■ **YOUR TASK**: Would you transcribe the records below from the line with "菅野美穂長男がイケメンすぎ" to the line with "sociale. Et moi", ends included, exactly and with nothing more, leaving the pictures out?
───── DATASET CONTENT
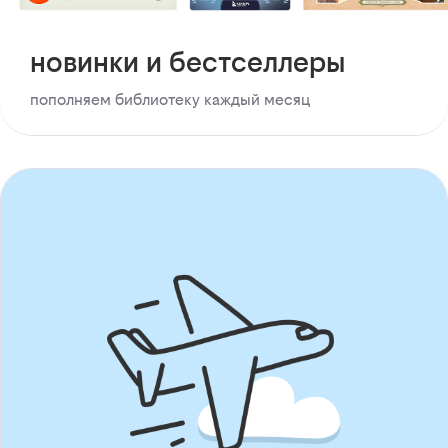
новинки и бестселлеры
пополняем библиотеку каждый месяц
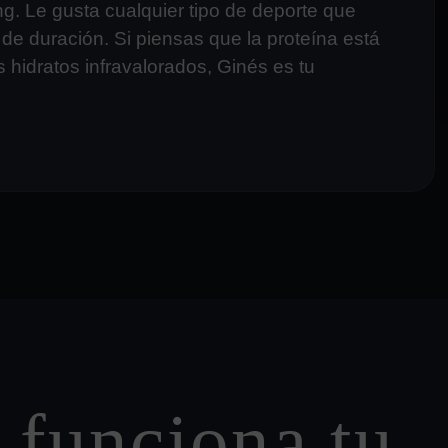
ng. Le gusta cualquier tipo de deporte que
 de duración. Si piensas que la proteína está
 hidratos infravalorados, Ginés es tu
funciona tu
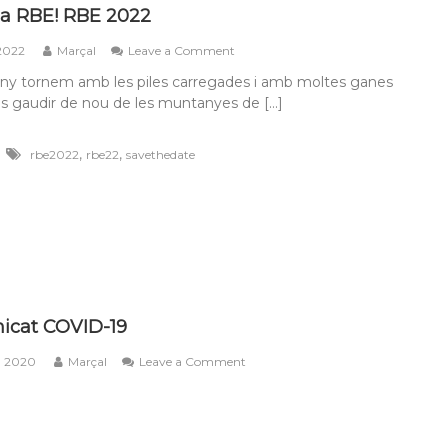
la RBE! RBE 2022
on
 2022
Marçal
Leave a Comment
Torna
ny tornem amb les piles carregades i amb moltes ganes
la
os gaudir de nou de les muntanyes de […]
RBE!
RBE
2022
,
,
rbe2022
rbe22
savethedate
icat COVID-19
on
, 2020
Marçal
Leave a Comment
Comunicat
COVID-
19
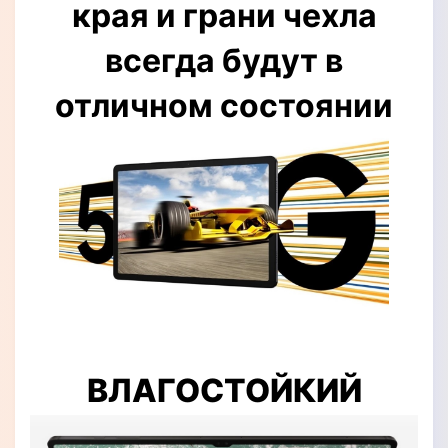
края и грани чехла
всегда будут в
отличном состоянии
ВЛАГОСТОЙКИЙ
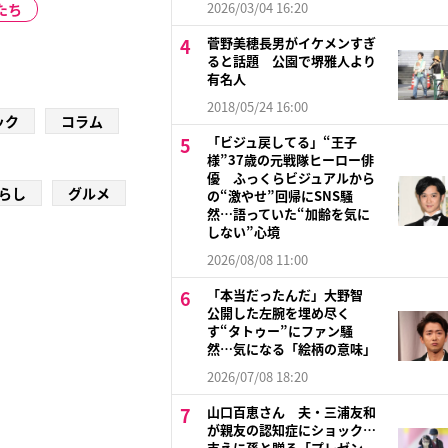
2026/03/04 16:20
たち
菅野美穂長男がイケメンすぎ
ると話題 公園で堺雅人より
有名人
2018/05/24 16:00
ック
コラム
「ビジュ戻してる」“王子
様”37歳の元戦隊ヒーロー俳
優 ふっくらビジュアルから
らし
グルメ
の“激やせ”回帰にSNS騒
然…語っていた“加齢を気に
しない”心境
2026/08/08 11:00
「本当だったんだ」大野智
公開した左腕を埋め尽く
す“タトゥー”にファン騒
然…気になる「絵柄の意味」
2026/07/08 18:20
山口百恵さん 夫・三浦友和
が親友の認知症にショック…
支えに孫と贈る「プレゼン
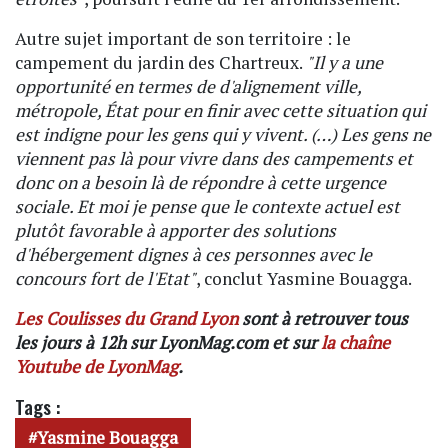
Autre sujet important de son territoire : le
campement du jardin des Chartreux.
"Il y a une
opportunité en termes de d'alignement ville,
métropole, État pour en finir avec cette situation qui
est indigne pour les gens qui y vivent. (…) Les gens ne
viennent pas là pour vivre dans des campements et
donc on a besoin là de répondre à cette urgence
sociale. Et moi je pense que le contexte actuel est
plutôt favorable à apporter des solutions
d'hébergement dignes à ces personnes avec le
concours fort de l'Etat"
, conclut Yasmine Bouagga.
Les Coulisses du Grand Lyon
sont à retrouver tous
les jours à 12h sur LyonMag.com et sur
la chaîne
Youtube de LyonMag
.
Tags :
Yasmine Bouagga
──────────
■ **RESPONSE TO THE EXERCISE**:
菅野美穂長男がイケメンすぎ
ると話題 公園で堺雅人より
有名人
2018/05/24 16:00
ック
コラム
「ビジュ戻してる」“王子
様”37歳の元戦隊ヒーロー俳
優 ふっくらビジュアルから
らし
グルメ
の“激やせ”回帰にSNS騒
然…語っていた“加齢を気に
しない”心境
2026/08/08 11:00
「本当だったんだ」大野智
公開した左腕を埋め尽く
す“タトゥー”にファン騒
然…気になる「絵柄の意味」
2026/07/08 18:20
山口百恵さん 夫・三浦友和
が親友の認知症にショック…
支えに孫と贈る「プレゼン
Autre sujet important de son territoire : le
campement du jardin des Chartreux.
"Il y a une
opportunité en termes de d'alignement ville,
métropole, État pour en finir avec cette situation qui
est indigne pour les gens qui y vivent. (…) Les gens ne
viennent pas là pour vivre dans des campements et
donc on a besoin là de répondre à cette urgence
sociale. Et moi je pense que le contexte actuel est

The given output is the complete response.